Mas este tipo de abordagem (pela positiva) faz com que a exposição assuma um caráter de contraponto relativamente à mostra – igualmente anunciada – dedicada à antologia Zona de Desconforto. Não será um contraponto em termos de proposta artística, na medida em que não pode comparar-se o trabalho de autores consagrados com o das propostas destes alunos, mas é um contraponto na abordagem: dum lado temos o retrato da realidade (de diferentes países para onde emigraram – para estudar ou para trabalhar – aqueles autores portugueses) num registo autobiográfico (Zona de Desconforto), e de outro lado temos esse retrato e esse registo, mas assumindo uma escolha não conformista (“Tu fazes a tua história”).

Na Zona de Desconforto, os autores viram-se forçados a emigrar, e o editor viu-se impotente para travar a partida daqueles autores (também, em muitos dos casos, amigos), o que levou a idealizar o projeto.

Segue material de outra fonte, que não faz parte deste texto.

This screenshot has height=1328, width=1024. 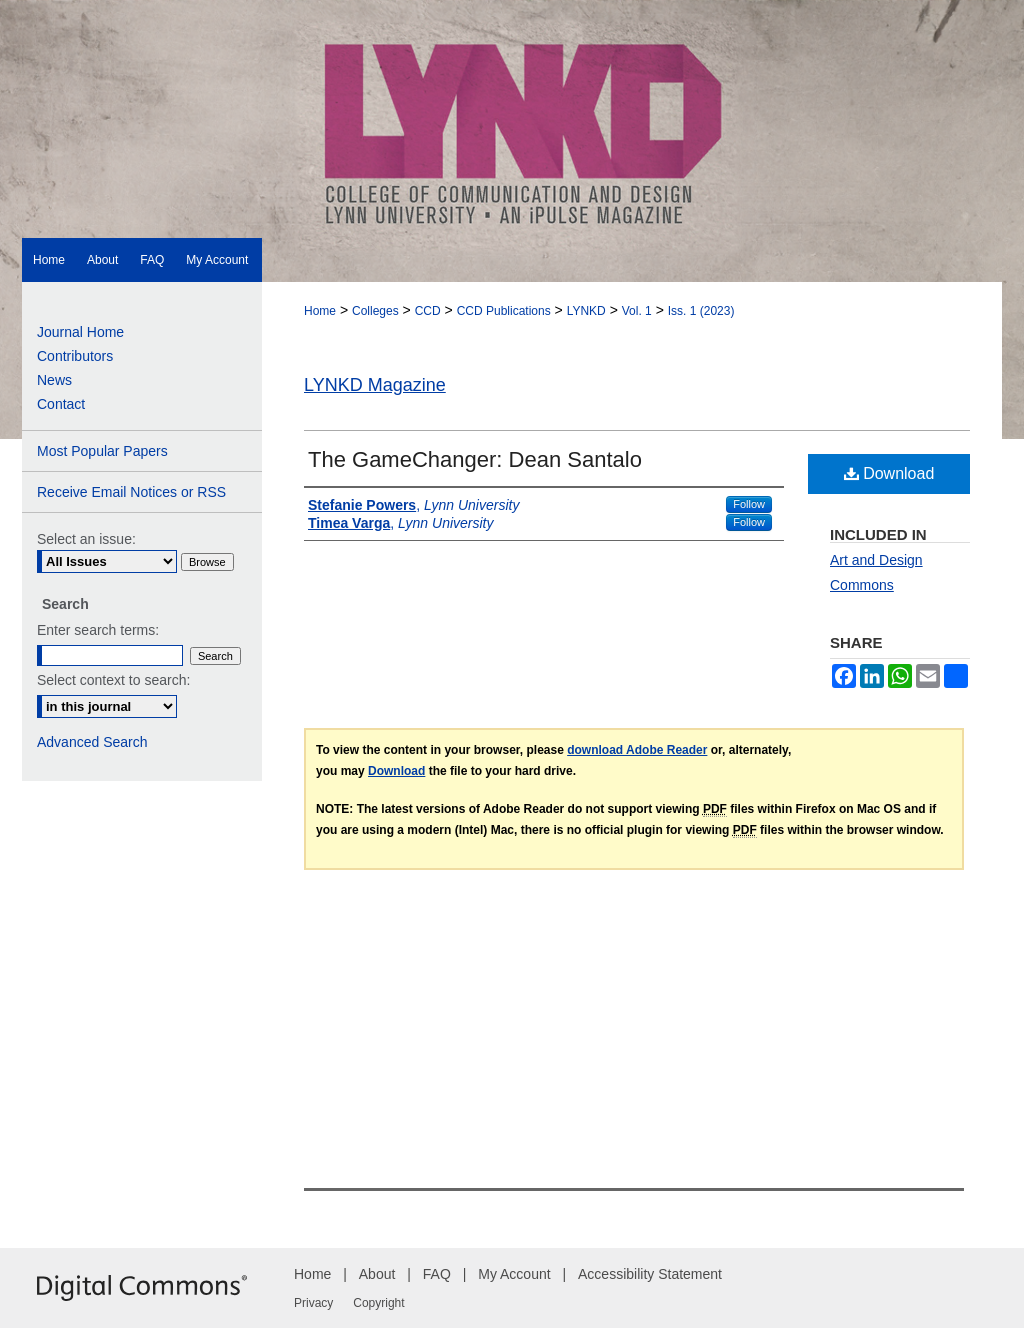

Em Tu Fazes a Tua Vida, por muito que as condições externas pareçam inevitáveis, há espaço para a escolha individual.

A presença simultânea das duas mostras até poderá levar a pensar que estes dois pólos se complementam, e que passado o secundário, vai reduzindo o espaço para a escolha.

Acredito que não é assim. Nesse sentido, mesmo que com menor qualidade gráfica e narrativa, os trabalhos destes alunos podem revelar um valor acrescido relativamente àquilo que a Amadora distinguiu em 2014 como melhor álbum de BD nacional: é o valor acrescido da liberdade individual, da escolha positiva. Em última análise, é mostrar que a BD pode ir além da “selfie”.

A ideia de que a realidade, para ser fielmente retratada, tem de ser negativo-depressiva, é um preconceito, que desconsidera completamente o papel do indivíduo.

Uma última nota para dizer que a Amadora tem tirado pouco partido dos projetos que vem desenvolvendo (ou que, pelo menos inicia) com algum impacto de intervenção social, cultural ou política. A aposta neste tipo de mostras tem sido uma constante, e tem contribuído para a definição da linha editorial do Amadora BD. E é uma tradição muito antiga. Tendo presentes apenas as últimas cinco edições do festival, podem destacar-se neste tipo de abordagem o encontro de lusofonia de 2010, a inserção da exposição sobre Peanuts numa angariação mundial de fundos para a UNICEF em 2011, a forma como foi abordado o tema da autobiografia em 2012 (acrescendo a mostra de Sapin sobre a campanha presidencial francesa no mesmo ano), a exposição “Seis esquinas de inquietação” em 2013, ou a mostra dedicada a Blanca Rosita Barcelona em 2014. No entanto, como se vê, é uma tradição que vive mais de sucessivos primeiros passos do que de um trabalho de continuidade que explore as pistas avançadas pelo festival.